Did a quick search and didn't see them being mentioned before.

seen them on eBay and ordered a couple, look nice enough.

will share my thoughts once I have some experience of them........

NATO type by the way


----------



## topheronetwoo

Right well I've got them now:

Used an omega planet ocean to model the straps, it's the standard size watch with 20 mm lugs.

The black and orange is a very tight weave, very smooth feeling nylon which is comparable to the omega nato's.

i like the contrast with the orange and black and the feel of this strap but it's quite thick.

I rally like the way the tip of the second hand matches the orange part of the strap, both are proportionately minimal.










The stitching appears to be of fairly high quality. It's very even and consistent and appears to really sinched in pulling the material together in a manner which gives me confidence that it's not falling apart any time soon.

The metal keepers are fine, satin finish I would say. They are of a well proportioned thickness (a lot of the zulus just looks to Chunky to me) they appear strong and nicely finished.

There is no branding on the clasp which is of the same design as the keepers and perfectly fine with no bells ans whistles.










The only negative for me with this orange and black strap is the thickness.

It makes it feel overly chunky, and it is not as flexible as one would like especially at the part above and beyond the lungs where it wraps around your wrist making it feel a bit clumsy.



















You can see how much it adds to the overall thickness of the package and it feels a bit clumsy and floaty on my wrist.

I much prefer standard thickness NATO's , I have found myself reverting to my watch gecko James Bond nato and find it much more comfortable. These may break in well but I'm not enjoying them enough to wait and find out.




























Everything is the same with the next strap, same size, same brand but one big problem for me which I'll go onto.......

you may be able to see that there is a distinct difference in the weave of the material in the yellow edging and the main body.

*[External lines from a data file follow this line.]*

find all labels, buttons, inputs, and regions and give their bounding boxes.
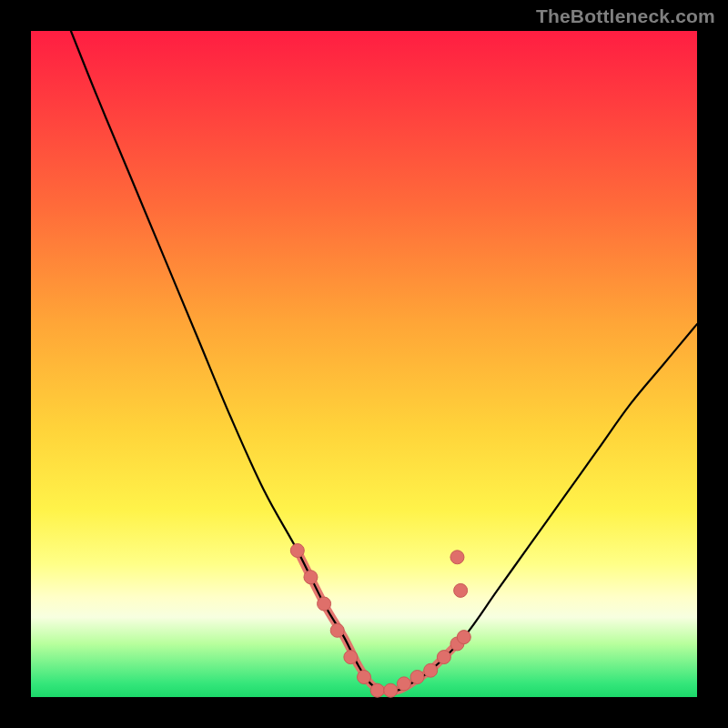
- accent-dot: [454, 583, 468, 597]
- accent-dot: [318, 597, 331, 611]
- accent-dot: [344, 651, 358, 664]
- accent-dot: [330, 623, 344, 637]
- accent-dot: [370, 683, 384, 697]
- chart-svg: [31, 31, 697, 697]
- accent-dot: [424, 663, 438, 677]
- chart-stage: TheBottleneck.com: [0, 0, 728, 728]
- accent-dot: [410, 671, 424, 684]
- accent-dot: [304, 571, 318, 584]
- accent-dots: [290, 543, 470, 697]
- accent-dot: [358, 671, 371, 684]
- accent-dot: [290, 543, 304, 557]
- watermark-text: TheBottleneck.com: [536, 5, 715, 27]
- accent-dot: [450, 551, 464, 564]
- accent-dot: [437, 651, 450, 664]
- plot-area: [31, 31, 697, 697]
- bottleneck-curve: [71, 31, 697, 692]
- accent-dot: [457, 631, 470, 644]
- accent-dot: [384, 683, 398, 697]
- accent-dot: [397, 677, 410, 691]
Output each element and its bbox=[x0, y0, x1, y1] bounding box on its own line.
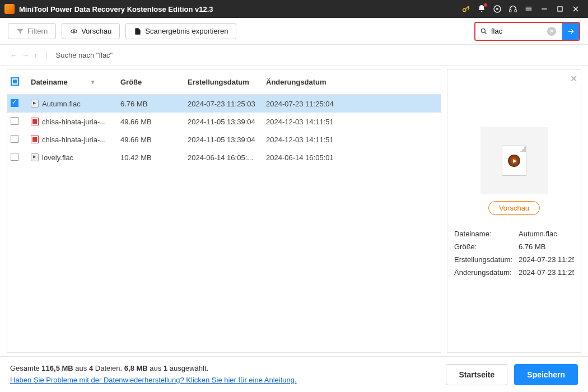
detail-created-label: Erstellungsdatum: bbox=[454, 255, 519, 264]
svg-rect-3 bbox=[510, 10, 511, 12]
pdf-file-icon bbox=[31, 118, 39, 125]
row-checkbox[interactable] bbox=[11, 117, 18, 125]
pdf-file-icon bbox=[31, 136, 39, 143]
nav-bar: ← → ↑ Suche nach "flac" bbox=[0, 45, 588, 66]
preview-pane: ✕ Vorschau Dateiname:Autumn.flac Größe:6… bbox=[447, 69, 581, 353]
table-header: Dateiname ▼ Größe Erstellungsdatum Änder… bbox=[7, 70, 441, 95]
svg-point-6 bbox=[71, 30, 77, 33]
file-size: 10.42 MB bbox=[120, 153, 188, 162]
export-button[interactable]: Scanergebnis exportieren bbox=[125, 23, 236, 39]
preview-file-button[interactable]: Vorschau bbox=[488, 201, 540, 215]
maximize-button[interactable] bbox=[552, 1, 568, 17]
svg-point-7 bbox=[73, 30, 74, 31]
close-icon[interactable]: ✕ bbox=[570, 73, 577, 84]
search-go-button[interactable] bbox=[562, 23, 579, 40]
audio-file-icon bbox=[31, 153, 39, 161]
divider bbox=[46, 50, 47, 60]
search-box bbox=[474, 22, 580, 41]
key-icon[interactable] bbox=[458, 1, 474, 17]
content-area: Dateiname ▼ Größe Erstellungsdatum Änder… bbox=[0, 66, 588, 356]
col-filename[interactable]: Dateiname bbox=[31, 78, 68, 86]
help-link[interactable]: Haben Sie Probleme mit der Datenwiederhe… bbox=[10, 376, 297, 384]
file-table: Dateiname ▼ Größe Erstellungsdatum Änder… bbox=[7, 69, 441, 353]
file-modified: 2024-07-23 11:25:04 bbox=[266, 100, 350, 108]
nav-up-icon[interactable]: ↑ bbox=[34, 51, 38, 59]
filter-icon bbox=[16, 27, 24, 35]
toolbar: Filtern Vorschau Scanergebnis exportiere… bbox=[0, 18, 588, 45]
row-checkbox[interactable] bbox=[11, 135, 18, 143]
file-created: 2024-06-14 16:05:... bbox=[188, 153, 266, 162]
table-row[interactable]: Autumn.flac6.76 MB2024-07-23 11:25:03202… bbox=[7, 95, 441, 113]
file-modified: 2024-12-03 14:11:51 bbox=[266, 136, 350, 144]
filter-button[interactable]: Filtern bbox=[8, 23, 56, 39]
preview-button[interactable]: Vorschau bbox=[62, 23, 120, 39]
preview-thumbnail bbox=[480, 127, 548, 194]
col-size[interactable]: Größe bbox=[120, 78, 188, 86]
arrow-right-icon bbox=[566, 27, 575, 36]
search-input[interactable] bbox=[491, 27, 547, 35]
detail-size-label: Größe: bbox=[454, 242, 519, 251]
preview-label: Vorschau bbox=[81, 27, 111, 35]
nav-back-icon[interactable]: ← bbox=[10, 51, 17, 59]
audio-file-icon bbox=[31, 100, 39, 108]
file-name: lovely.flac bbox=[42, 153, 73, 162]
file-modified: 2024-12-03 14:11:51 bbox=[266, 118, 350, 126]
app-icon bbox=[4, 4, 15, 14]
detail-modified-value: 2024-07-23 11:25:04 bbox=[519, 268, 574, 277]
table-row[interactable]: lovely.flac10.42 MB2024-06-14 16:05:...2… bbox=[7, 148, 441, 166]
file-name: chisa-hinata-juria-... bbox=[42, 118, 106, 126]
eye-icon bbox=[70, 27, 78, 35]
headphones-icon[interactable] bbox=[505, 1, 521, 17]
bell-icon[interactable] bbox=[474, 1, 489, 17]
svg-rect-5 bbox=[558, 7, 562, 11]
close-button[interactable] bbox=[568, 1, 584, 17]
sort-caret-icon[interactable]: ▼ bbox=[90, 79, 96, 85]
clear-search-icon[interactable] bbox=[547, 27, 556, 36]
file-name: chisa-hinata-juria-... bbox=[42, 136, 106, 144]
svg-point-1 bbox=[494, 6, 501, 12]
nav-forward-icon[interactable]: → bbox=[22, 51, 29, 59]
file-modified: 2024-06-14 16:05:01 bbox=[266, 153, 350, 162]
file-size: 6.76 MB bbox=[120, 100, 188, 108]
table-row[interactable]: chisa-hinata-juria-...49.66 MB2024-11-05… bbox=[7, 113, 441, 130]
export-icon bbox=[134, 27, 142, 35]
status-summary: Gesamte 116,5 MB aus 4 Dateien. 6,8 MB a… bbox=[10, 363, 297, 375]
col-created[interactable]: Erstellungsdatum bbox=[188, 78, 266, 86]
window-title: MiniTool Power Data Recovery Kostenlose … bbox=[19, 5, 458, 13]
export-label: Scanergebnis exportieren bbox=[145, 27, 228, 35]
col-modified[interactable]: Änderungsdatum bbox=[266, 78, 350, 86]
detail-name-value: Autumn.flac bbox=[519, 230, 574, 238]
minimize-button[interactable] bbox=[536, 1, 552, 17]
home-button[interactable]: Startseite bbox=[446, 364, 507, 385]
row-checkbox[interactable] bbox=[11, 99, 18, 107]
breadcrumb: Suche nach "flac" bbox=[56, 51, 113, 59]
menu-icon[interactable] bbox=[521, 1, 536, 17]
detail-name-label: Dateiname: bbox=[454, 230, 519, 238]
filter-label: Filtern bbox=[27, 27, 48, 35]
file-size: 49.66 MB bbox=[120, 136, 188, 144]
select-all-checkbox[interactable] bbox=[11, 77, 19, 86]
svg-point-2 bbox=[497, 8, 498, 10]
play-icon bbox=[508, 155, 520, 167]
table-row[interactable]: chisa-hinata-juria-...49.66 MB2024-11-05… bbox=[7, 130, 441, 148]
file-size: 49.66 MB bbox=[120, 118, 188, 126]
titlebar: MiniTool Power Data Recovery Kostenlose … bbox=[0, 0, 588, 18]
detail-size-value: 6.76 MB bbox=[519, 242, 574, 251]
detail-created-value: 2024-07-23 11:25:03 bbox=[519, 255, 574, 264]
file-created: 2024-07-23 11:25:03 bbox=[188, 100, 266, 108]
file-name: Autumn.flac bbox=[42, 100, 81, 108]
svg-rect-4 bbox=[515, 10, 516, 12]
file-created: 2024-11-05 13:39:04 bbox=[188, 118, 266, 126]
file-created: 2024-11-05 13:39:04 bbox=[188, 136, 266, 144]
svg-point-0 bbox=[463, 8, 466, 11]
search-icon bbox=[480, 27, 488, 35]
file-details: Dateiname:Autumn.flac Größe:6.76 MB Erst… bbox=[454, 230, 574, 277]
detail-modified-label: Änderungsdatum: bbox=[454, 268, 519, 277]
status-bar: Gesamte 116,5 MB aus 4 Dateien. 6,8 MB a… bbox=[0, 356, 588, 392]
row-checkbox[interactable] bbox=[11, 153, 18, 161]
disc-icon[interactable] bbox=[489, 1, 505, 17]
svg-point-8 bbox=[481, 29, 485, 32]
save-button[interactable]: Speichern bbox=[514, 364, 578, 385]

This is not the case on the orange and black one where there does not appear to be any difference. The yellow bits seem loose and almost fluffy and in this appears to have caused the strap size to come in about half a mil over spec.

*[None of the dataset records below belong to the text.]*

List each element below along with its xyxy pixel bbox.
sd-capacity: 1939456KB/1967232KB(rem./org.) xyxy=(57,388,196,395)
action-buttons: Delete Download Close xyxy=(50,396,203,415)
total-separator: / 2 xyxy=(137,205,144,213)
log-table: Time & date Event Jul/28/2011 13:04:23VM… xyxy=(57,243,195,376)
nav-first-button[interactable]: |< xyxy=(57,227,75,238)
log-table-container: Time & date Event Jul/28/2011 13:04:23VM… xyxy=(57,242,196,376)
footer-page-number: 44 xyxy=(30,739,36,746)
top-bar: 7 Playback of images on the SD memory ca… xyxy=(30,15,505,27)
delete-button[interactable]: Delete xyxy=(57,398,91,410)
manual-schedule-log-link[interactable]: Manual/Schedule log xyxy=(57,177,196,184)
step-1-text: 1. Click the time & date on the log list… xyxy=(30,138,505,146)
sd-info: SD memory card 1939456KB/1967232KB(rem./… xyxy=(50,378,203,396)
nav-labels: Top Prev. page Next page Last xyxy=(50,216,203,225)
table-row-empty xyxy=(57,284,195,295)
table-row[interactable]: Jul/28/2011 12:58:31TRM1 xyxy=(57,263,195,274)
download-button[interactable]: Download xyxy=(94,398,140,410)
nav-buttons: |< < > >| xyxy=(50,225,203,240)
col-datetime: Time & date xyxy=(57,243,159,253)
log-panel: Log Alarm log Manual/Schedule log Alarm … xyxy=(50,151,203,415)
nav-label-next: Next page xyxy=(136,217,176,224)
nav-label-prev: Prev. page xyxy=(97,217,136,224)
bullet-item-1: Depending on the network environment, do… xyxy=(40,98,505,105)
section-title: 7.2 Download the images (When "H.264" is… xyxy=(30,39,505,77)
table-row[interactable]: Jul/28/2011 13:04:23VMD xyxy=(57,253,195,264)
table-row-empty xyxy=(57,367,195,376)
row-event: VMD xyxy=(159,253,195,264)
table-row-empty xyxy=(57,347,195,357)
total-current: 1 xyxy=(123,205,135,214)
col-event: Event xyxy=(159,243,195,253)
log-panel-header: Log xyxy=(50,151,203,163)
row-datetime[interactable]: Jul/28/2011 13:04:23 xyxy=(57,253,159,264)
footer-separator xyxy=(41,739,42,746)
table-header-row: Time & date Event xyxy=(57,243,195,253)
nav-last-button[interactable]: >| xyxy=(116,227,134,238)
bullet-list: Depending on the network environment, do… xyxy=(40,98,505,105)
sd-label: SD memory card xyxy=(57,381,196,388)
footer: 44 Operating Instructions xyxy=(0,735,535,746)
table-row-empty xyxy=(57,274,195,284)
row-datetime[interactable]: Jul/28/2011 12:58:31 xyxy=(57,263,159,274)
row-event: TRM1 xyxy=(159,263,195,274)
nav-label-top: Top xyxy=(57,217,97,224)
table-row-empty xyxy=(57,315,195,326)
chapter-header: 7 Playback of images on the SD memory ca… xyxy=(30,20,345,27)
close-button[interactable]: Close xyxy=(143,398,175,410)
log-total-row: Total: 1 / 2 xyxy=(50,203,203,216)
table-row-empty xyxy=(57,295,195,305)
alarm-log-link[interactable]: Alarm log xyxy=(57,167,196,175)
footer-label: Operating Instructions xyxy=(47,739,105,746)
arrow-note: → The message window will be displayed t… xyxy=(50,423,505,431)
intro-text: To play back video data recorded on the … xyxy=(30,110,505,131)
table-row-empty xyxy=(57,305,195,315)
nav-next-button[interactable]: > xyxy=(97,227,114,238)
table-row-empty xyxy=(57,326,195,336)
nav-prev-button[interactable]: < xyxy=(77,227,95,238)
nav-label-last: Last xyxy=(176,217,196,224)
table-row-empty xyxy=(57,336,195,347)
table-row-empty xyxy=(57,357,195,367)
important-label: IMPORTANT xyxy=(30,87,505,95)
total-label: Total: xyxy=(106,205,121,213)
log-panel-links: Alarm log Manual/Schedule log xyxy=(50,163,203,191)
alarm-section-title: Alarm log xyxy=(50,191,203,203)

You can can see what this extra thinkness does, it in my opinion is very unattractive and bugs me to the extent that I don't use it. It's a further issue on top of the issues for me with them overall mentioned above.

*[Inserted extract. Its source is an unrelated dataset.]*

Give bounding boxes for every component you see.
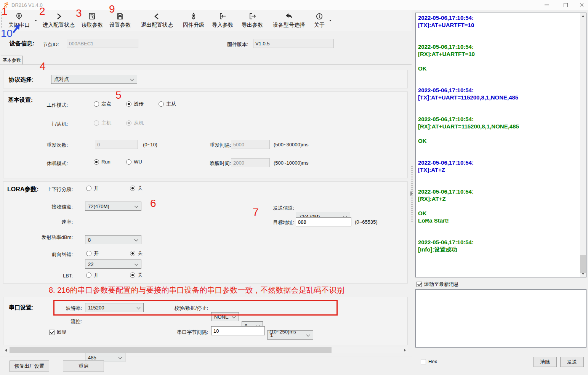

You can see that the middle green part of the strap is very tight and it kind of steps up to the yellow which is looser.



















Essentially if if you don't mind your straps being a bit thick and rigid then they will probably be for you. I'm generally impressed with the quality. I'm guessing that the fluffyness of the yellow is to do with what is available. I've had paracord from the same brand and found that certain colours have a slightly different texture sometimes.

This is purely my opinion aesthetically I find them very attractive but comfort wise they are not from me.

People who like zulus and leather natos will probably like them a lot.

Hope this review is of some use to someone.

Thanks for reading if you got this far.............

These are about £13 on eBay - ebay seller Georgesstraps , has quite a good selection


----------



## MrF-UK82

The black and orange one looks great. I might get one and try it out on my Speedmaster!

Thanks for the pics pal :thumbs_up:


----------



## MrF-UK82

Just had mine turn up today and I think it looks great. I am really impressed with the quality and for £12.99 you really can't go wrong. I will definitely buy from these again.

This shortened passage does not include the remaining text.